If you prefer not to use GitHub's security advisory system, you can also report vulnerabilities via:
- Email: security@hack23.com
- Subject: [SECURITY] EU Parliament Monitor - [Brief Description]
Upon receipt of a vulnerability report, our team will:
- Acknowledge the report within 48 hours
- Validate the vulnerability within 7 days
- Develop and release a patch or mitigation within 30 days for critical/high severity issues, depending on complexity
- Publish a security advisory with a detailed description of the vulnerability and the fix
Severity-Based SLAs (per Hack23 ISMS Vulnerability Management Policy):
| Severity | Remediation SLA | Description |
|---|---|---|
| Critical (CVSS 9.0-10.0) | 7 days | Immediate threat, active exploitation possible |
| High (CVSS 7.0-8.9) | 30 days | Significant security impact |
| Medium (CVSS 4.0-6.9) | 90 days | Moderate security impact |
| Low (CVSS 0.1-3.9) | Best effort | Minimal security impact |
We employ multiple layers of security testing:
- SAST: CodeQL scanning (automated, weekly + PR triggers)
- SCA: Dependabot dependency scanning (daily)
- Manual Testing: Security-focused unit tests (≥80% coverage)
- Vulnerability Scanning: npm audit (automated in CI/CD)

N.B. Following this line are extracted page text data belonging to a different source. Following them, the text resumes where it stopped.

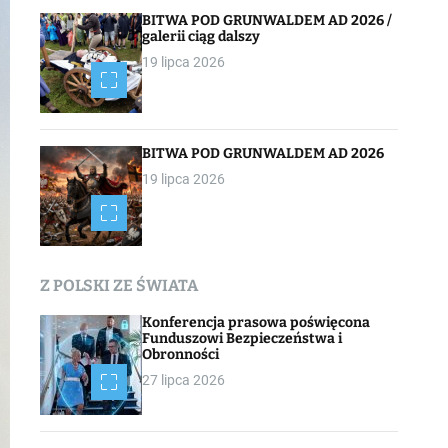
BITWA POD GRUNWALDEM AD 2026 /
galerii ciąg dalszy
19 lipca 2026
BITWA POD GRUNWALDEM AD 2026
19 lipca 2026
Z POLSKI ZE ŚWIATA
Konferencja prasowa poświęcona
Funduszowi Bezpieczeństwa i
Obronności
27 lipca 2026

See SECURITY_ARCHITECTURE.md - Security Testing for details.
In Scope:
- News generation scripts (scripts/)
- HTML templates and output
- MCP client integration
- GitHub Actions workflows
- Dependencies and supply chain
Out of Scope:
- Third-party services (GitHub, European Parliament APIs)
- Infrastructure (GitHub Pages hosting)
- Client-side browser vulnerabilities (not controlled by this project)
We appreciate your effort in helping us maintain a secure and reliable project. If your report results in a confirmed security fix, we will recognize your contribution in:
- Release notes
- Security advisory acknowledgment
- Public GitHub recognition (unless you request to remain anonymous)
Contributors who help improve our security posture may also be considered for our Security Hall of Fame.
EU Parliament Monitor aligns with:
- ISO 27001: Information security management (see SECURITY_ARCHITECTURE.md - Compliance Matrix)
- GDPR: Data protection and privacy (European Parliament open data is public)
- NIS2: Network and information security (Article 20, 21 compliance)
- EU Cyber Resilience Act: Software supply chain security (SBOM, vulnerability disclosure)
- NIST Cybersecurity Framework 2.0: Identify, Protect, Detect, Respond, Recover
- CIS Controls v8.1: Critical security controls implementation
- OWASP Top 10: Web application security best practices
Current security posture (updated monthly):
- Zero known vulnerabilities (npm audit clean)
- 82%+ code coverage with security tests
- 100% dependency scanning coverage
- 0 CodeQL critical/high findings
- OpenSSF Scorecard: Target ≥7.0 (in progress)
See SECURITY_ARCHITECTURE.md - Security Metrics for detailed metrics.
- Threat Model: SECURITY_ARCHITECTURE.md - Threat Model
- Security Controls: SECURITY_ARCHITECTURE.md - Security Controls
- Incident Response: Hack23 ISMS Incident Response Plan
- Vulnerability Management: Hack23 ISMS Vulnerability Management
For non-security issues, please use:
- GitHub Issues: https://github.com/Hack23/euparliamentmonitor/issues
- General Inquiries: info@hack23.com
Thank you for helping us keep the EU Parliament Monitor project and its users safe. Your contributions to our security posture are greatly appreciated!